Rice is grown in more than a hundred countries, with a total harvested area of approximately 158 million hectares. The estimated total fertilizer N loss from all the rice ecologies in Asia alone is estimated above 9.6 Mt/year. Thus, 65 percent of applied mineral N (worth US$ 3120 million) is lost to the environment, with adverse environmental impacts. Emissions from rice production are heavily concentrated in developing countries, with 97% of world totals. N2O emissions can easily be reduced to half from paddy fields round the globe although review work suggests that N2O emissions are reduced by 97% with the use of polymer coated urea in paddy fields.
What are other key benefits?
Since polymer coating (reactive layer coating using a combination of appropriate monomers) helps enhance agronomic efficiency of urea from 40% to 75% so any additional costs incurred on its coating are easily adjusted at farmers’ end. Summary is that farmers would get better yields with lesser amount of polymer coated urea fertilizer.
What are the proposal’s costs?
It is very difficult to estimate the R&D cost at this stage since the research work would require collaboration among many institutions while using MIT Materials Engineering Lab as a platform. R&D Coordinator of Fauji Fertilizer will contribute his physical efforts (man hours) towards identification of such a novel coating material. However, it is expected that cost would not exceed US$ 0.5 million.
Time line
The timeline can only be set after consultation with all the stake holders of this project under the umbrella of MIT Materials Engineering Lab.
Related proposals
Nil
References
Smith, P., Martino, D., Cai, Z., et al., 2007. Agriculture. In: Metz, B., Davidson, O.R., Bosch, P.R., Dave, R., Meyer, L.A. (Eds.), Climate Change 2007: Mitigation. Contribution of working group III to the fourth assessment report of the Intergovernmental Panel on Climate Change). Cambridge University Press, Cambridge, UK and New York, NY, USA, pp. 497–540.
Linquist, B.A., Maria Arlene Adviento-Borbe, Cameron M. Pittelkow, Chris van Kessel, Kees Jan van Groenigen. 2012. Fertilizer management practices and greenhouse gas emissions from rice systems: A quantitative review and analysis, Field Crops Research 135:10-21
Cai, Z., Shan, Y., Xu, H., 2007. Effects of nitrogen fertilization on CH4 emissions from rice fields. Soil Sci.

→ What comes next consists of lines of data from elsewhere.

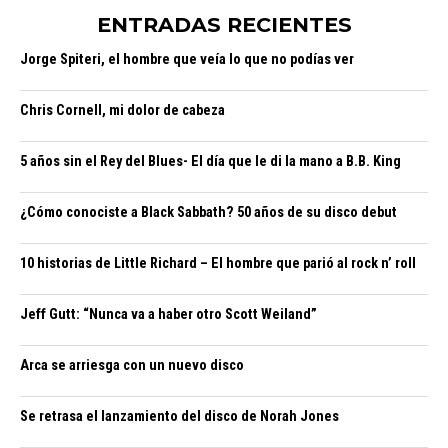
ENTRADAS RECIENTES
Jorge Spiteri, el hombre que veía lo que no podías ver
Chris Cornell, mi dolor de cabeza
5 años sin el Rey del Blues- El día que le di la mano a B.B. King
¿Cómo conociste a Black Sabbath? 50 años de su disco debut
10 historias de Little Richard – El hombre que parió al rock n’ roll
Jeff Gutt: “Nunca va a haber otro Scott Weiland”
Arca se arriesga con un nuevo disco
Se retrasa el lanzamiento del disco de Norah Jones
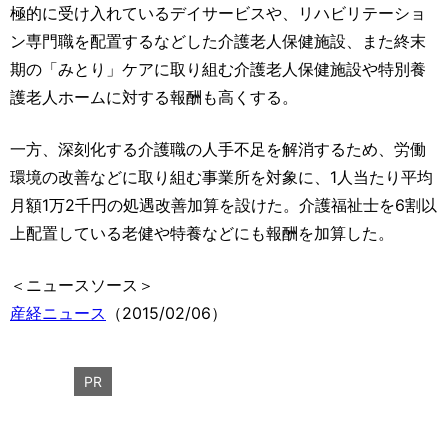
極的に受け入れているデイサービスや、リハビリテーショ
ン専門職を配置するなどした介護老人保健施設、また終末
期の「みとり」ケアに取り組む介護老人保健施設や特別養
護老人ホームに対する報酬も高くする。
一方、深刻化する介護職の人手不足を解消するため、労働
環境の改善などに取り組む事業所を対象に、1人当たり平均
月額1万2千円の処遇改善加算を設けた。介護福祉士を6割以
上配置している老健や特養などにも報酬を加算した。
＜ニュースソース＞
産経ニュース
（2015/02/06）
PR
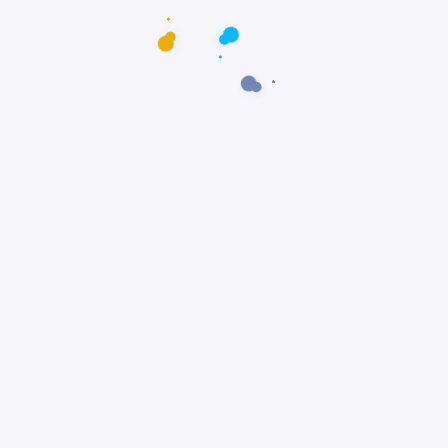
sponsabilidade...
1.4K Visualizações
4 Minutos De Leitura
to social, amigo e confiável
do por uma pradaria, sentindo o vento na crina e o sol
 o momento...
1.3K Visualizações
4 Minutos De Leitura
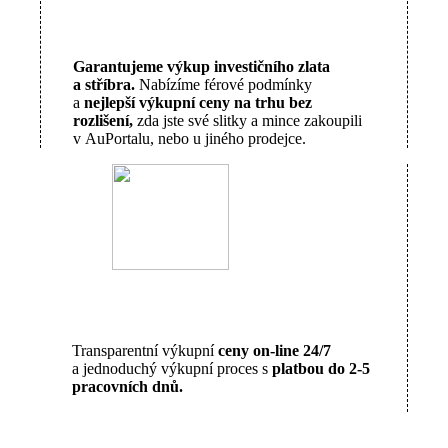
Garantujeme výkup investičního zlata
a stříbra.
Nabízíme férové podmínky
a
nejlepší výkupní ceny na trhu bez
rozlišení,
zda jste své slitky a mince zakoupili
v AuPortalu, nebo u jiného prodejce.
Transparentní výkupní
ceny on-line 24/7
a jednoduchý výkupní proces s
platbou do 2-5
pracovních dnů.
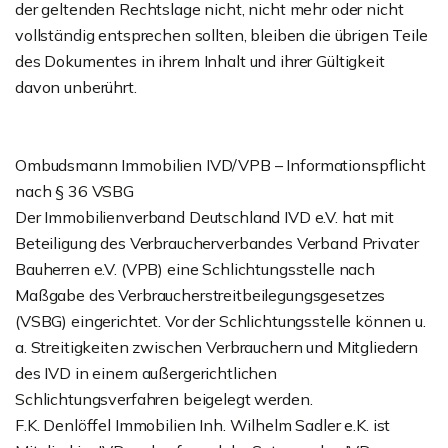
der geltenden Rechtslage nicht, nicht mehr oder nicht
vollständig entsprechen sollten, bleiben die übrigen Teile
des Dokumentes in ihrem Inhalt und ihrer Gültigkeit
davon unberührt.
Ombudsmann Immobilien IVD/VPB – Informationspflicht
nach § 36 VSBG
Der Immobilienverband Deutschland IVD e.V. hat mit
Beteiligung des Verbraucherverbandes Verband Privater
Bauherren e.V. (VPB) eine Schlichtungsstelle nach
Maßgabe des Verbraucherstreitbeilegungsgesetzes
(VSBG) eingerichtet. Vor der Schlichtungsstelle können u.
a. Streitigkeiten zwischen Verbrauchern und Mitgliedern
des IVD in einem außergerichtlichen
Schlichtungsverfahren beigelegt werden.
F.K. Denlöffel Immobilien Inh. Wilhelm Sadler e.K. ist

Plant Nutr. 53, 353–361.
Chien, S.H., L.I. Prochnow, and H. Cantarella. 2009. Recent Developments of Fertilizer Production and Use to Improve Nutrient Efficiency and Minimize Environmental Impacts. Advances in Agronomy 102: 267-306.
Singh, U., Cassman, K. G., Ladha, J. K., and Bronson, K. F. 1995. Innovative nitrogen management strategies for lowland rice systems. In ‘‘Fragile Lives in Fragile Ecosystems’’, pp. 229–254. International Rice Research Institute, Manila, Philippines.
Olivier, J.G.J., A.F. Bouwman, K.W. van der Hoek, and J.J.M. Berdowski. 1998. Global Air Emission Inventories for Anthropogenic Sources of NOx, NH3, and N2O in 1990. Environmental Pollution 102:135-148.
Oenema, O., N. Wrage, G.L. Velthof, J.W. van Groenigen, J. Dolfing, and P.J. Kuikman. 2005: Trends in global nitrous oxide emissions from animal production systems. Nutrient Cycling in Agroecosystems, 72, pp. 51-65.
Smith, K.A. and F. Conen. 2004: Impacts of land management on fluxes of trace greenhouse gases. Soil Use and Management 20: 255-263.
US-EPA, 2006. Global Anthropogenic Non-CO2 Greenhouse Gas Emissions: 1990-2020. United States Environmental Protection Agency, EPA 430-R-06-003, June 2006. Washington, D.C.